Architecturally, yes, every process is taking a separate chunk of the virtual address space of the GPU, for its own needs. This does not mean that each process has the same logical->virtual address mapping. The virtual space is unified/harmonized, but each process maintains it’s own logical->virtual mapping. This means a pointer in one process has no meaning when dereferenced in another process.
cuLaunchKernel will not return an error, as the launch process has no way of knowing the pointer is invalid. It will attempt to launch that kernel, which will begin executing until it dereferences that bogus pointer. At that point, bad things will happen. I would expect the failed launch to show up at the next synchronize point, but I’m just speculating, and working off your description.
The document’s statement about out-of-range reads is exactly that: a warning that there is no enforced interprocess memory security provided by the GPU/driver.
As I’ve already mentioned, CUDA IPC is provided to help you work around this.
As a simple test, I took the two-test-app sample code that I provided in the IPC thread that I linked, and put a printf statement in each app to print out the numerical value of the data variable (the pointer that was “shared” via the IPC mechanism).

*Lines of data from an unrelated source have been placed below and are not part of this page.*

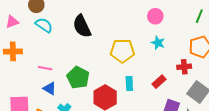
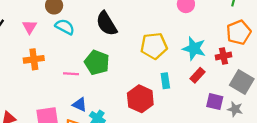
pink triangle: (12, 22) -> (30, 27), turned -32
cyan star: (158, 43) -> (194, 48), moved, size x1.5
green pentagon: (78, 77) -> (97, 62), moved
blue triangle: (50, 88) -> (80, 105), moved

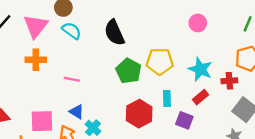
pink triangle: (30, 27) -> (36, 26), size x1.6
green pentagon: (97, 62) -> (129, 71), moved
purple square: (215, 102) -> (184, 120), moved

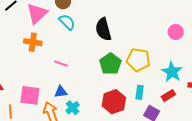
blue triangle: (77, 112) -> (61, 92), turned -48

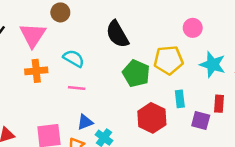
cyan semicircle: (67, 22) -> (74, 58), moved
pink circle: (176, 32) -> (193, 28), moved
red rectangle: (168, 96) -> (219, 104), moved, turned -40

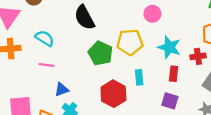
red rectangle: (219, 104) -> (174, 74), moved
purple square: (201, 120) -> (170, 101), moved
blue triangle: (85, 122) -> (62, 90), moved

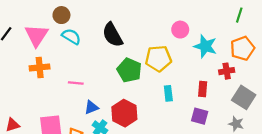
cyan semicircle: (45, 38) -> (71, 37), moved
cyan star: (169, 47) -> (205, 46), moved
red hexagon: (113, 94) -> (124, 113), moved

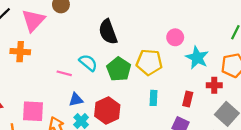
cyan semicircle: (71, 37) -> (88, 63), moved
orange cross: (40, 67) -> (20, 52), moved

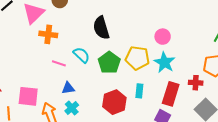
orange cross: (20, 52) -> (48, 34), moved
cyan star: (197, 58) -> (164, 62), moved
red rectangle: (188, 99) -> (171, 94), size x1.6
red hexagon: (107, 110) -> (114, 102), moved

This is a 64-bit linux system and UVA is in effect. The numerical values of the pointers are not the same between the two processes. (You could try repeating this experiment if you like in your MPS setup, it should not be difficult.) Passing a numerical pointer value directly from one process to another is going to be problematic.
You may want to read sections 3.2.7 and 3.2.8 of the CUDA programming guide:
“Any device memory pointer or event handle created by a host thread can be directly referenced by any other thread within the same process. It is not valid outside this process however, and therefore cannot be directly referenced by threads belonging to a different process.”
I know of nothing in MPS that abrogates that.
If you think carefully about the implications of unified virtual addressing in a multi-process environment, I think it will become clear to you that the CUDA driver must maintain its own mappings of logical->virtual address, which mappings may vary from process to process.